A couple of weeks ago a friend of us brought us some handmade orecchiette from Puglia, and today I prepared them with broccoli…yummy and tasty… easy…and quick to prepare. Such a lot of advantages for a recipe, don’t you agree? We came back home hungry and in little time the broccoli and pasta bowl was already on the table.
Of course you don’t need to have handmade pasta to prepare it (even if it is indeed good ;-)). There are a lot of industrialized ones you can find at your market that will serve perfectly to this recipe. The pasta you see on these photos are the handmade one our friend brought us. It has a particular shape done with the fingertips. The women from Puglia prepare the pasta dough, divide it into smaller pieces and form long stripes.
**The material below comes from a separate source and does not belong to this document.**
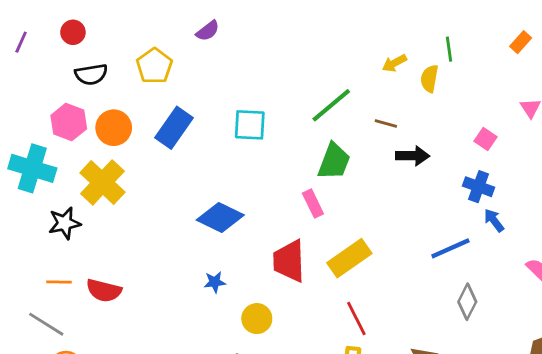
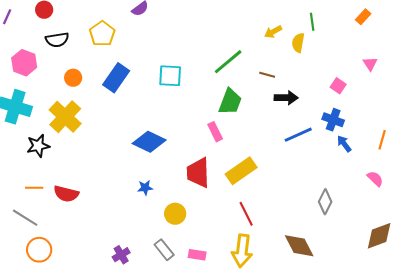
pink hexagon: (69, 122) -> (24, 63), moved
orange circle: (114, 128) -> (73, 78), size x0.7
blue line: (450, 248) -> (298, 135), moved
They cut into small single pieces and enlarge each orecchietta using their fingertips as you can see in this quick video:
- Put abundant water in a pan to boil. Salt it.
- In the meanwhile wash and cut the broccoli florets.
- Mince the garlic.
- When the water boils, put the florets and the pasta to cook together.
- In another pan, add a couple of tablespoons of extra virgin olive oil and add the anchovy fillets.
- Mash them with a wood spoon and add the garlic. Mix and cook for a couple of minutes but do not let the garlic burn.
- When the pasta is ready (check cooking time on package), drain it through a colander together with the broccoli florets and transfer it all to the pan with garlic and oil.
- Turn on the gas and mix it all well, adding the grated Parmesan cheese.
- Serve immediately!
- Buon appetito!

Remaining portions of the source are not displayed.